The claims of Rajputs as benefactors of lower castes may be hard to digest after the violence, but it is true that caste assertion in Sasaram is different from neighbouring districts, which saw caste tension manifest itself in escalating cycles of violence. The first impression of Rohtas, the district in which Sasaram falls are lush paddy fields, the result of an extensive canal network on the river Son built in the 60s making it one of the highest rice yielding districts in not just Bihar but the country.

Sasaram elected one of India's first Dalit icons, Babu Jagjivan Ram, the Lok Sabha seat now represented by his daughter, Lok Sabha Speaker, Meira Kumar. This legacy of prosperity and social mobility set Rohtas aside from impoverished neighbouring districts of Ara, Jehanabad and Gaya which witnessed bloody clashes between the Maoists and the private armies of landlords like the Ranvir Sena in the eighties and nineties.

But as a local CPI-ML activist points out, Sasaram region wasn't totally insulated from caste violence either. Baddi village itself was home to a notorious zamindar, Chanardhan Singh, killed in the early nineties. The legacy of that violent past continues. 23 Rajput families in the village have gun licenses, almost all have been sent showcause notices. One of the men, whose father was also killed along with Chanardhan Singh, says that would be disaster, since they would have no protection from the Naxals.

The Maoist menace is overstated, not just in Sasaram, but even elsewhere - the result of greater political empowerment of the lower castes, whom the Maoists fought for. But for the Dalits, a greater political voice has not altered the gross inequalities of land holding, which ensures the feudal patterns remain. 99% of them are landless labourers, working on the fields of the Rajputs.   

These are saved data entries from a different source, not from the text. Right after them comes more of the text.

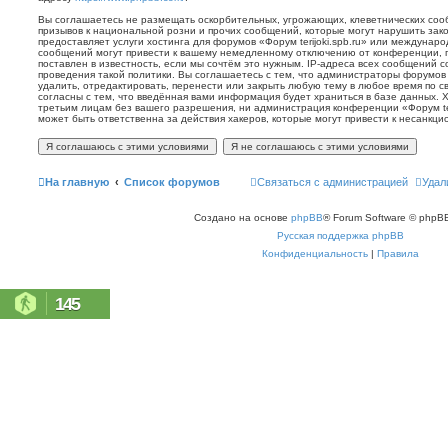
Вы соглашаетесь не размещать оскорбительных, угрожающих, клеветнических со
призывов к национальной розни и прочих сообщений, которые могут нарушить зак
предоставляет услуги хостинга для форумов «Форум terijoki.spb.ru» или междунар
сообщений могут привести к вашему немедленному отключению от конференции, 
поставлен в известность, если мы сочтём это нужным. IP-адреса всех сообщений 
проведения такой политики. Вы соглашаетесь с тем, что администраторы форумов «
удалить, отредактировать, перенести или закрыть любую тему в любое время по с
согласны с тем, что введённая вами информация будет храниться в базе данных. 
третьим лицам без вашего разрешения, ни администрация конференции «Форум terij
может быть ответственна за действия хакеров, которые могут привести к несанкци
На главную
Список форумов
Связаться с администрацией
Удал
Создано на основе
phpBB
® Forum Software © phpBB
Русская поддержка phpBB
Конфиденциальность
|
Правила
145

In the end, economic interdependence, however unequal, might lead to reconciliation.
But the violence on Independence Day has angered a new generation of Dalits, who are already impatient with the feudal hierarchies of the village, and less dependent on the farm. As a young Dalit boy, Hridayanand, told us, "If there are more people on one side and less on the other doesn't mean that the majority will dominate. They are entering our houses and raising flags. Tomorrow they can also enter our house and pick up our mothers or sisters. This doesn't mean that we keep watching everything quietly. As a young generation, even we won't let such things happen till the time we are alive."